On Wednesday, August 18, 2004 2:34 PM, Nate Leon wrote:
I realize concern around this topic has been raised multiple
times (Dave Crocker, Doug Otis, Chris Haynes, etc...) but I
still can't help feel we are under-estimating the seriousness
of this issue. If I missed the posting where everybody
agreed on the solution (entirely possible) please point me to it. :)
I expect it will take years before all MUAs are updated (and widely
deployed) to display the PRA, which I do not think is an
acceptable timeframe to put a serious dent into phishing attacks.
For completeness, here is another example of the concern:
MAIL FROM:<> // don't care
RCPT TO:<valid-recipient(_at_)example(_dot_)com>
DATA
Subject: update your account info
Resent-From: JoePhisher(_at_)phishingScam(_dot_)com // valid domain
authenticated by MARID
...
From: account-services(_at_)yourbank(_dot_)com // Spoofed domain,
displayed by the MUA
To: valid-recipient(_at_)example(_dot_)com // bummer for you
...
Are we really going to RFC with this issue left open?
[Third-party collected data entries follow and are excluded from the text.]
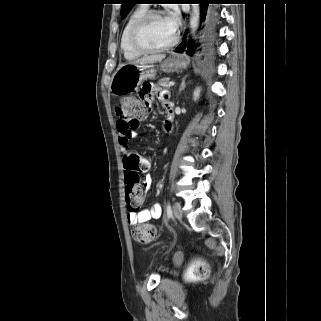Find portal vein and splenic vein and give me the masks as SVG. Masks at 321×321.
I'll use <instances>...</instances> for the list:
<instances>
[{"label":"portal vein and splenic vein","instance_id":"1","mask_svg":"<svg viewBox=\"0 0 321 321\" xmlns=\"http://www.w3.org/2000/svg\"><path fill=\"white\" fill-rule=\"evenodd\" d=\"M175 83L173 81L169 82V87L174 86Z\"/></svg>","mask_w":321,"mask_h":321}]
</instances>
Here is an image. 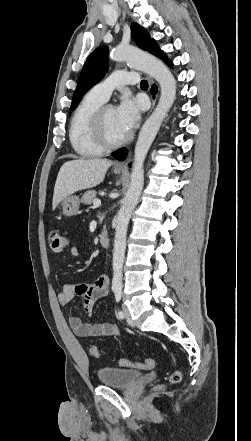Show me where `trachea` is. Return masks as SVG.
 I'll return each mask as SVG.
<instances>
[{
  "mask_svg": "<svg viewBox=\"0 0 251 441\" xmlns=\"http://www.w3.org/2000/svg\"><path fill=\"white\" fill-rule=\"evenodd\" d=\"M141 87H148V82L146 80H142L140 83Z\"/></svg>",
  "mask_w": 251,
  "mask_h": 441,
  "instance_id": "1",
  "label": "trachea"
}]
</instances>
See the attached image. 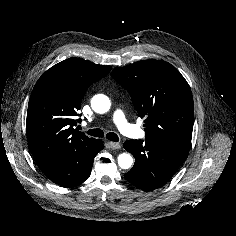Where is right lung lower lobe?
<instances>
[{
	"label": "right lung lower lobe",
	"instance_id": "1",
	"mask_svg": "<svg viewBox=\"0 0 236 236\" xmlns=\"http://www.w3.org/2000/svg\"><path fill=\"white\" fill-rule=\"evenodd\" d=\"M104 148L101 140L93 147L77 150L39 167L54 183L65 187H75L85 181L90 173L96 154Z\"/></svg>",
	"mask_w": 236,
	"mask_h": 236
}]
</instances>
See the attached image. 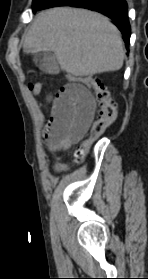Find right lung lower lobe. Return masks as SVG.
Instances as JSON below:
<instances>
[{
	"mask_svg": "<svg viewBox=\"0 0 148 279\" xmlns=\"http://www.w3.org/2000/svg\"><path fill=\"white\" fill-rule=\"evenodd\" d=\"M56 6L86 8L108 16L121 31L125 44L129 47L131 33L125 0H49L43 9Z\"/></svg>",
	"mask_w": 148,
	"mask_h": 279,
	"instance_id": "98d812e1",
	"label": "right lung lower lobe"
}]
</instances>
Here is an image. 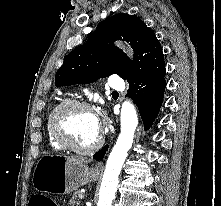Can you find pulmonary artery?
Returning <instances> with one entry per match:
<instances>
[{"label": "pulmonary artery", "mask_w": 221, "mask_h": 206, "mask_svg": "<svg viewBox=\"0 0 221 206\" xmlns=\"http://www.w3.org/2000/svg\"><path fill=\"white\" fill-rule=\"evenodd\" d=\"M108 86L112 89L122 91L124 89V81L118 75H112L108 79Z\"/></svg>", "instance_id": "obj_1"}]
</instances>
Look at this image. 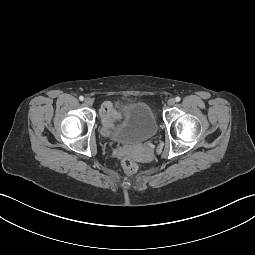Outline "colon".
Instances as JSON below:
<instances>
[{"label":"colon","instance_id":"5ec220e1","mask_svg":"<svg viewBox=\"0 0 255 255\" xmlns=\"http://www.w3.org/2000/svg\"><path fill=\"white\" fill-rule=\"evenodd\" d=\"M122 166L125 173L129 176L134 175L138 170V165L136 161L129 156H126L123 158Z\"/></svg>","mask_w":255,"mask_h":255}]
</instances>
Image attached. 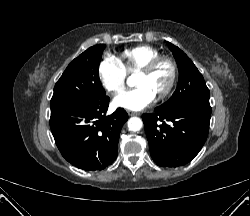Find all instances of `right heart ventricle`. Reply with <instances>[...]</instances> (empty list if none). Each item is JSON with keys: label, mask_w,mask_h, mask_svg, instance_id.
I'll list each match as a JSON object with an SVG mask.
<instances>
[{"label": "right heart ventricle", "mask_w": 250, "mask_h": 216, "mask_svg": "<svg viewBox=\"0 0 250 216\" xmlns=\"http://www.w3.org/2000/svg\"><path fill=\"white\" fill-rule=\"evenodd\" d=\"M158 55V51L150 46L135 47L125 52L124 67L129 72H137L156 59Z\"/></svg>", "instance_id": "1"}]
</instances>
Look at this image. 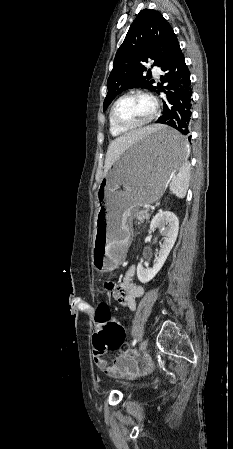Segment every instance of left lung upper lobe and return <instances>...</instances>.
<instances>
[{"instance_id": "1", "label": "left lung upper lobe", "mask_w": 233, "mask_h": 449, "mask_svg": "<svg viewBox=\"0 0 233 449\" xmlns=\"http://www.w3.org/2000/svg\"><path fill=\"white\" fill-rule=\"evenodd\" d=\"M179 48L177 36L161 13L151 9L141 10L116 53L107 81L108 93L103 110L120 92L129 88L142 87L155 91L153 81L143 75L147 69L142 62L153 59L154 65L161 68Z\"/></svg>"}]
</instances>
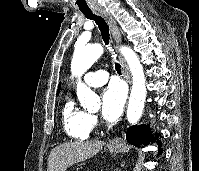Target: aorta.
Listing matches in <instances>:
<instances>
[{"label": "aorta", "mask_w": 199, "mask_h": 171, "mask_svg": "<svg viewBox=\"0 0 199 171\" xmlns=\"http://www.w3.org/2000/svg\"><path fill=\"white\" fill-rule=\"evenodd\" d=\"M103 51L100 44L76 48L71 62V72L79 78L77 83L78 99L81 106L89 110L98 108L100 99L89 87L81 82L80 77L102 55ZM121 52L132 74V89L128 102L127 120L131 124H136L142 115L146 99L145 75L139 58L132 49L123 47Z\"/></svg>", "instance_id": "1"}]
</instances>
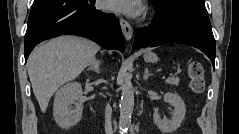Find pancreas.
Segmentation results:
<instances>
[{
    "mask_svg": "<svg viewBox=\"0 0 239 134\" xmlns=\"http://www.w3.org/2000/svg\"><path fill=\"white\" fill-rule=\"evenodd\" d=\"M179 78L177 76H172L166 80V82L171 86H178L179 85Z\"/></svg>",
    "mask_w": 239,
    "mask_h": 134,
    "instance_id": "obj_1",
    "label": "pancreas"
}]
</instances>
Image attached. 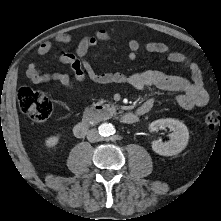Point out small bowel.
I'll use <instances>...</instances> for the list:
<instances>
[{
  "mask_svg": "<svg viewBox=\"0 0 221 221\" xmlns=\"http://www.w3.org/2000/svg\"><path fill=\"white\" fill-rule=\"evenodd\" d=\"M110 39L111 36L106 30H98L94 35L83 37L73 52L61 54L58 61L63 65L70 66L74 79L79 83L90 80L99 84H129L137 90L153 86L161 90L176 92L177 104L186 110L203 107L208 103L209 96L203 86L202 74L198 65L191 62L183 53L173 51L168 45L161 42H148L141 45L137 40L132 39L128 42L126 57L129 60H134L141 52L165 55L170 62L182 64L188 68L191 79L169 75L158 70H147L131 75L120 72H97L93 65L85 59V56L91 48ZM71 41V35L67 33L59 34L51 41L42 42L37 48V54L44 56L51 51L54 44H69ZM26 76L33 84L57 82L69 89L73 87L72 79L68 74L43 72L36 63H30L27 66ZM153 104V99L146 100L138 108V112L147 113L153 107Z\"/></svg>",
  "mask_w": 221,
  "mask_h": 221,
  "instance_id": "obj_1",
  "label": "small bowel"
}]
</instances>
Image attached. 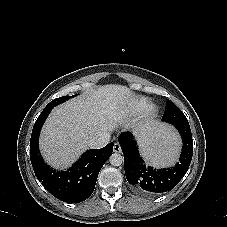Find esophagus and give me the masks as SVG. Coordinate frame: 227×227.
Wrapping results in <instances>:
<instances>
[{
	"instance_id": "1",
	"label": "esophagus",
	"mask_w": 227,
	"mask_h": 227,
	"mask_svg": "<svg viewBox=\"0 0 227 227\" xmlns=\"http://www.w3.org/2000/svg\"><path fill=\"white\" fill-rule=\"evenodd\" d=\"M113 150H114V152H116V153H120V152H121V146H120V144L116 142V143L114 144Z\"/></svg>"
}]
</instances>
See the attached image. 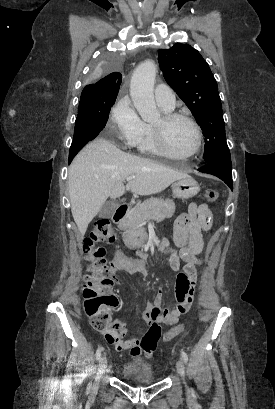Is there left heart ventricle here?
<instances>
[{
    "label": "left heart ventricle",
    "instance_id": "obj_1",
    "mask_svg": "<svg viewBox=\"0 0 275 409\" xmlns=\"http://www.w3.org/2000/svg\"><path fill=\"white\" fill-rule=\"evenodd\" d=\"M169 144L177 154L190 153L195 145V133L192 126L183 120L175 122L169 131Z\"/></svg>",
    "mask_w": 275,
    "mask_h": 409
}]
</instances>
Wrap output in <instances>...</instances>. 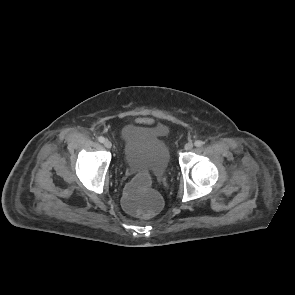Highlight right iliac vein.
Returning a JSON list of instances; mask_svg holds the SVG:
<instances>
[{"label": "right iliac vein", "mask_w": 295, "mask_h": 295, "mask_svg": "<svg viewBox=\"0 0 295 295\" xmlns=\"http://www.w3.org/2000/svg\"><path fill=\"white\" fill-rule=\"evenodd\" d=\"M104 146H105L107 149H110V148L112 147V143H111V141H109V140H105V142H104Z\"/></svg>", "instance_id": "right-iliac-vein-1"}]
</instances>
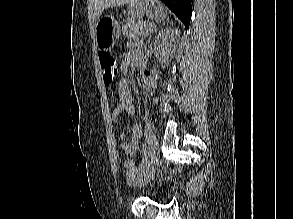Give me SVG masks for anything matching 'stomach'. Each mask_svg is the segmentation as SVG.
I'll list each match as a JSON object with an SVG mask.
<instances>
[{"mask_svg": "<svg viewBox=\"0 0 293 219\" xmlns=\"http://www.w3.org/2000/svg\"><path fill=\"white\" fill-rule=\"evenodd\" d=\"M128 14L134 19L146 16L160 20L166 17L163 5L158 0H140L130 4ZM120 36V24L112 16L101 17L95 25V40L98 49L108 51L116 44Z\"/></svg>", "mask_w": 293, "mask_h": 219, "instance_id": "1", "label": "stomach"}]
</instances>
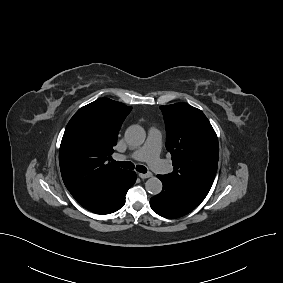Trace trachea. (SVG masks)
<instances>
[{
    "label": "trachea",
    "instance_id": "trachea-1",
    "mask_svg": "<svg viewBox=\"0 0 283 283\" xmlns=\"http://www.w3.org/2000/svg\"><path fill=\"white\" fill-rule=\"evenodd\" d=\"M114 164L118 165L121 168L124 169H134L136 168V170L140 173H146L147 172V168L143 165H137L136 167L134 166V164L132 162L129 161H112Z\"/></svg>",
    "mask_w": 283,
    "mask_h": 283
}]
</instances>
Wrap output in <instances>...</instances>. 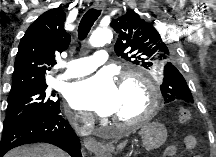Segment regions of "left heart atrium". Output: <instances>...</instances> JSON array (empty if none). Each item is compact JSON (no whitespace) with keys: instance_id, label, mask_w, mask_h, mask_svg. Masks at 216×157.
I'll use <instances>...</instances> for the list:
<instances>
[{"instance_id":"1","label":"left heart atrium","mask_w":216,"mask_h":157,"mask_svg":"<svg viewBox=\"0 0 216 157\" xmlns=\"http://www.w3.org/2000/svg\"><path fill=\"white\" fill-rule=\"evenodd\" d=\"M67 99L75 109L109 116L118 107L119 87L115 84L112 74L104 71L72 84Z\"/></svg>"}]
</instances>
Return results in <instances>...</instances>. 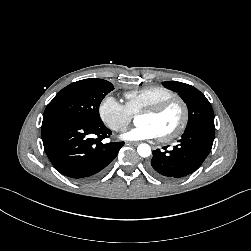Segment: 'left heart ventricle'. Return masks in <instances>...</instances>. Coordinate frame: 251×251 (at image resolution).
<instances>
[{
    "label": "left heart ventricle",
    "instance_id": "left-heart-ventricle-1",
    "mask_svg": "<svg viewBox=\"0 0 251 251\" xmlns=\"http://www.w3.org/2000/svg\"><path fill=\"white\" fill-rule=\"evenodd\" d=\"M181 109L173 105L159 115L140 114L137 118L138 124H149L155 128L159 136L174 130L181 120Z\"/></svg>",
    "mask_w": 251,
    "mask_h": 251
}]
</instances>
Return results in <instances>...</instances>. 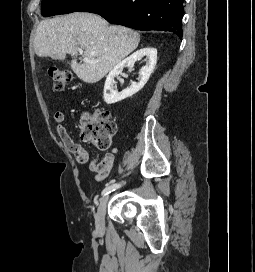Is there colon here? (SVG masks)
I'll return each mask as SVG.
<instances>
[{"mask_svg":"<svg viewBox=\"0 0 255 272\" xmlns=\"http://www.w3.org/2000/svg\"><path fill=\"white\" fill-rule=\"evenodd\" d=\"M55 91H63L70 83L71 73L63 68H51L48 72ZM116 132V123L111 114L99 111L95 116L82 115L79 133L83 140L90 142L99 150L109 149Z\"/></svg>","mask_w":255,"mask_h":272,"instance_id":"obj_1","label":"colon"}]
</instances>
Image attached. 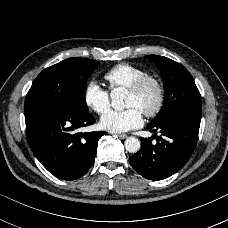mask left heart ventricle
<instances>
[{
    "label": "left heart ventricle",
    "instance_id": "left-heart-ventricle-1",
    "mask_svg": "<svg viewBox=\"0 0 228 228\" xmlns=\"http://www.w3.org/2000/svg\"><path fill=\"white\" fill-rule=\"evenodd\" d=\"M157 100V89L150 83L139 95L128 92L126 107H136L140 111L150 108Z\"/></svg>",
    "mask_w": 228,
    "mask_h": 228
}]
</instances>
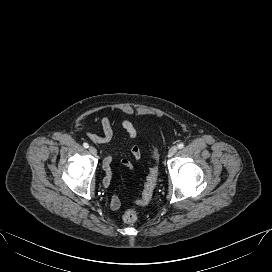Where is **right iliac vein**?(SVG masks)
Here are the masks:
<instances>
[{
	"instance_id": "63e3f726",
	"label": "right iliac vein",
	"mask_w": 272,
	"mask_h": 272,
	"mask_svg": "<svg viewBox=\"0 0 272 272\" xmlns=\"http://www.w3.org/2000/svg\"><path fill=\"white\" fill-rule=\"evenodd\" d=\"M88 150H89V152H90L92 155H94V156L97 154V150H96V148L93 147V146H90V147L88 148Z\"/></svg>"
}]
</instances>
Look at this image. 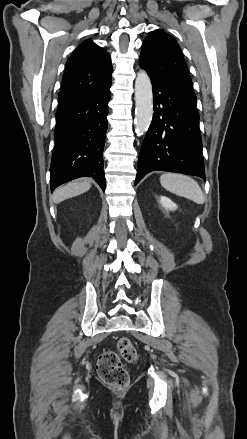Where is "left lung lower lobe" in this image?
<instances>
[{"mask_svg":"<svg viewBox=\"0 0 247 439\" xmlns=\"http://www.w3.org/2000/svg\"><path fill=\"white\" fill-rule=\"evenodd\" d=\"M150 78L155 112L140 151L135 185L155 170L196 175L205 180L197 100Z\"/></svg>","mask_w":247,"mask_h":439,"instance_id":"1","label":"left lung lower lobe"}]
</instances>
If nothing else, I at least want to add my vote to more
thought being put into this topic.
To address the forged Sender/Resent problem I suggest we could add the
following logic:
If PRA != 2822.From and SPFCheck(PRA) != "Pass" then receiver MAY reject
a message after DATA.
In other words, if we validate an identity different from 2822.From,
then there's a higher bar for a message to be accepted. The higher bar
is that check of the SPF record must return PASS, else the receiver MAY
reject the message.
Another approach that's been discussed is to fall back to doing a check
on the MAIL FROM address when there is no SPF record for the PRA.
Both alternatives share some things in common:
- Neither approach permits rejecting a message before DATA, unless
SUBMITTER is present. If SUBMITTER is present then both approaches
permit rejection before DATA.
- Both place a higher burden on the "specialty" senders, namely the
forwarders and list servers. This is a good thing. (Not that it's a
good thing to place a burden, but that the burden is on the specialty
senders rather than all MTAs in general.)
- Neither approach can be done on day 1. At minimum we need to allow
time for the specialty senders to publish SPF records.
I think the approach I'm suggesting has several advantages:
- It's semantically cleaner. We're basing the check on 2822 identities,
with a higher burden in special cases where PRA is different from
2822.From. This isn't just a theoretical distinction. As we have
repeatedly discussed on this list there are substantial semantic
differences between MAIL FROM and the 2822 identities.
- More importantly, this allow us to give much clearer directions to
senders in terms of what to publish. You publish the IP addresses of
servers authorized to send mail on behalf of your domain. We're not
trying to mix this up with the IP addresses of servers that receive
bounce messages on behalf of your domain.
- This approach involves fewer DNS lookups because you're only
performing the spoof check on one identity in all cases.
Thus, if a spammer wants to forge a Sender or Resent- header, they have
to use their own domain name. That'll get block-listed fairly quickly. I
belive that plugs the hole that we're addressing.
At this late point in the process I'm not sure whether this idea needs
to go into the spec itself. It could be written up in a BCP.